Stewart insists Sanders doesn’t recognize Tulsa’s uniqueness and indeed the uniqueness of all cities in the convention market that can specifically identify what they have to offer and tailor their marketing accordingly.“I think the thing that’s interesting about our industry that (Sanders) doesn’t really pick up on or has chosen not to is it really is different city to city,” Stewart said. “The profile of the business that each city gets is different, and the needs of each city are different.”
What Tulsa has heard repeatedly, and what Stewart gladly reiterated, was that Tulsa had geographic specificity. In other words, Tulsa is at the center of the nation making it convenient for everyone to come here.
But therein lays another of Sanders’ complaints.
“Everyone will say the same thing,” he said. “Everybody says they’ve got this unique thing.”
Tulsa is indeed at the center of the United States. But so are Fort Worth, Dallas, Kansas City, Oklahoma City, and to a degree, St. Louis. And how about Wichita?
We learn that Tulsa's efforts at recruiting conventions are focusing on SMERF groups -- social, military, educational, religious, and fraternal -- groups that generate the least amount of spending per person, because conventioneers are traveling at their own expense. The feasibility study done for Vision 2025 said that SMERFs were the only groups that gave a plurality positive response to using an expanded, updated Tulsa Convention Center.
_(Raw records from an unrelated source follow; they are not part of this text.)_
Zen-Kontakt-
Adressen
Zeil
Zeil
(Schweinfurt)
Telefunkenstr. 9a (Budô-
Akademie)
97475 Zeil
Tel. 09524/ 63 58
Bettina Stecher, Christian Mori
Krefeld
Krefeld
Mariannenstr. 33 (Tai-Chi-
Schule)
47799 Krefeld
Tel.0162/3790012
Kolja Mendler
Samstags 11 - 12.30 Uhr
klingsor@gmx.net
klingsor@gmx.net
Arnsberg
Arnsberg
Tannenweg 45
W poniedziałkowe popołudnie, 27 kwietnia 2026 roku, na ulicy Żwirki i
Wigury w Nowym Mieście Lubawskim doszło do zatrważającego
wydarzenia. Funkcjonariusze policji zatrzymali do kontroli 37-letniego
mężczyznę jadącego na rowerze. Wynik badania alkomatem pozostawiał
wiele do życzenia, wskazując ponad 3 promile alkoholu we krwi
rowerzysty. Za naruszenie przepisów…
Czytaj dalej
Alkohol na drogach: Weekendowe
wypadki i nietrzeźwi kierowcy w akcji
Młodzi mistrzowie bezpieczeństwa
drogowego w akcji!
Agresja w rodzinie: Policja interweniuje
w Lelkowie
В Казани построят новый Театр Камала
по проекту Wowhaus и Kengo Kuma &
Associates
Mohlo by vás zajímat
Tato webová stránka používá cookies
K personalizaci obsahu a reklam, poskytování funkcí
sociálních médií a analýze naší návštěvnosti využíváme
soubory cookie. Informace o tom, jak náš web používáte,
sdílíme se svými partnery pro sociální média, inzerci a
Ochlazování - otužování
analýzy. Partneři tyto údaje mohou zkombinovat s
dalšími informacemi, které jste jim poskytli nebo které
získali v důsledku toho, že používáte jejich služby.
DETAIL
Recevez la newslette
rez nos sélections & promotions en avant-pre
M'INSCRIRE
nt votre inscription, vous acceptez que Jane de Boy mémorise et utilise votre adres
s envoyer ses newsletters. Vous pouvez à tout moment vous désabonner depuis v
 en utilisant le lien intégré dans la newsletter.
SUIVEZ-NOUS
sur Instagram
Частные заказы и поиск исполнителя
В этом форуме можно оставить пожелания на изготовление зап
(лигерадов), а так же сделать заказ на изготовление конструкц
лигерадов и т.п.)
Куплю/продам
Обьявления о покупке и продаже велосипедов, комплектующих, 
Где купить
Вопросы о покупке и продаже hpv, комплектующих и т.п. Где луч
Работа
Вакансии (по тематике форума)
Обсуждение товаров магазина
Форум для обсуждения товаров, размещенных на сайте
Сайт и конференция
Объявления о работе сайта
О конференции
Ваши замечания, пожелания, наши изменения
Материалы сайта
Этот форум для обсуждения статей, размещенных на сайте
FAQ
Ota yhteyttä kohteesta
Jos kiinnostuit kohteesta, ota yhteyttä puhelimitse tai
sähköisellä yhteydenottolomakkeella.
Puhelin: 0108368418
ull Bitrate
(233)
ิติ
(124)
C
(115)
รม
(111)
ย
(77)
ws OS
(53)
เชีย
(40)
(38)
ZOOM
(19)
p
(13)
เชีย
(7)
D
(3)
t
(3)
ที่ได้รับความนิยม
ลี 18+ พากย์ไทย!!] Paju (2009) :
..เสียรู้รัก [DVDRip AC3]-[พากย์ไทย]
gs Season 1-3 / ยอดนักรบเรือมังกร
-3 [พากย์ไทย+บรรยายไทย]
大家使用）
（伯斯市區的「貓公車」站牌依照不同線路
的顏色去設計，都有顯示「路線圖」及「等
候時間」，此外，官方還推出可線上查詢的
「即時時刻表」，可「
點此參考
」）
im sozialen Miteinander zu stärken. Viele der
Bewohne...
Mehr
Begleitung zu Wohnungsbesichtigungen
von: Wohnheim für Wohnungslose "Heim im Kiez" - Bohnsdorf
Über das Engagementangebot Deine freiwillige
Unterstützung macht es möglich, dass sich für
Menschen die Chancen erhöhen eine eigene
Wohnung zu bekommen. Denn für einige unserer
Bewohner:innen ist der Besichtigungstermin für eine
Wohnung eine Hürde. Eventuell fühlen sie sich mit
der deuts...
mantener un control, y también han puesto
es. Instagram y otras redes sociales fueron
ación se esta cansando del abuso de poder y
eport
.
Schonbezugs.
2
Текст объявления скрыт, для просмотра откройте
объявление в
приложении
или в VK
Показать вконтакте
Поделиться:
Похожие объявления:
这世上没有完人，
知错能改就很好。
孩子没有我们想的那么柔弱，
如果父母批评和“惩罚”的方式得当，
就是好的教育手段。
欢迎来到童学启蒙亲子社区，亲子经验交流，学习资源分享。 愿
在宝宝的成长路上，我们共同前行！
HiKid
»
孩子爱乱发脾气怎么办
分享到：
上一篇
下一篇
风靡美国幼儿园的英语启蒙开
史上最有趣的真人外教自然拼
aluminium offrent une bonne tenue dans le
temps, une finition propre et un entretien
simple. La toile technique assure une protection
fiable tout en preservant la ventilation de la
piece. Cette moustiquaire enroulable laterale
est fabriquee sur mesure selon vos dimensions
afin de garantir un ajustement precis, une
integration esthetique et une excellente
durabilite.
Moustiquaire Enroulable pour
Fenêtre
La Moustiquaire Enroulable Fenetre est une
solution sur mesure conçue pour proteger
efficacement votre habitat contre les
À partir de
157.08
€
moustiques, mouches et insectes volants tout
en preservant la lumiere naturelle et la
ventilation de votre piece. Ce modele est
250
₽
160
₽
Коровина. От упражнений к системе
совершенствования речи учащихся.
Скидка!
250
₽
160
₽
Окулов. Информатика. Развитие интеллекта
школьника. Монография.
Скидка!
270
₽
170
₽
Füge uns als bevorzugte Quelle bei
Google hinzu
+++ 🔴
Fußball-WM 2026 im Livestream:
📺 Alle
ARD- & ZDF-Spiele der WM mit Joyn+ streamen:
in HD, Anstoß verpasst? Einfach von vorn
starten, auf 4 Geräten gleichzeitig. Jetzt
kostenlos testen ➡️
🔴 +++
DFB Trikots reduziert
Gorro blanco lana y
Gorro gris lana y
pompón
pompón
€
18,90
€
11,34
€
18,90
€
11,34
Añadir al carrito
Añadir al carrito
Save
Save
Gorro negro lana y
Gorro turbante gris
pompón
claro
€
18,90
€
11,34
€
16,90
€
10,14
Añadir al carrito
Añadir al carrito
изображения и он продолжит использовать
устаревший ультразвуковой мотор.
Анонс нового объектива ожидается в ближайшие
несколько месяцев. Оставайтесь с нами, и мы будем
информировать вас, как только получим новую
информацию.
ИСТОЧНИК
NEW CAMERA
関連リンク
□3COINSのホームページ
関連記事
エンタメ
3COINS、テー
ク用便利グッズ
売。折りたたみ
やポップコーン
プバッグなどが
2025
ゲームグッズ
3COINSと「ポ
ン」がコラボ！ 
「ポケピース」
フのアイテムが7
Sanders says that this strategy puts us in competition with larger cities and larger facilities:
But Sanders said he was recently in St. Louis discussing with that city their pursuit of SMERFs. Sanders stated in his report that cities large and small have become so desperate for business that they’ve all begun targeting SMERFs. An overall decline in the conventions market has led everyone toward these smaller events.“While small centers get bigger in order to accommodate bigger events, bigger centers are getting bigger in order to accommodate small and medium-sized events simultaneously,” the report states.
Another well-researched, well-written, and interesting article -- be sure to read the whole thing.
Charles G. Hill, writing about naming rights for Tulsa's new arena:
Of course, had I a spare ten million or so — the naming rights for Oklahoma City's Ford Center went for $8.1 million a few years back — I might be inclined to hang Michael Bates' name over the door, just to see the reaction from various T-Town types.
I'm honored, of course, and I'd love to see the initial reaction, too. The name, short as it is, would be a headline writer's dream -- and that's the problem. My good name would become shorthand for the place and all its problems, and since those headlines would be appearing in the Tulsa Whirled, they might make a special effort to exploit the ambiguity between the arena and its namesake. "Feds Arrest Bates" could be used for a story about how the acquisition of Federal properties on the site is holding up construction. "Bates Just an Empty Shell" could be printed after the walls come up. "Bates Blows Hole in City Budget" would be reserved for when the annual operating deficits begin to live up to predictions.
Charles's headline suggestion, "House of Funk," has many more fun headline possibilities, and has the added advantage of not requiring Charles to come up with ten million bucks.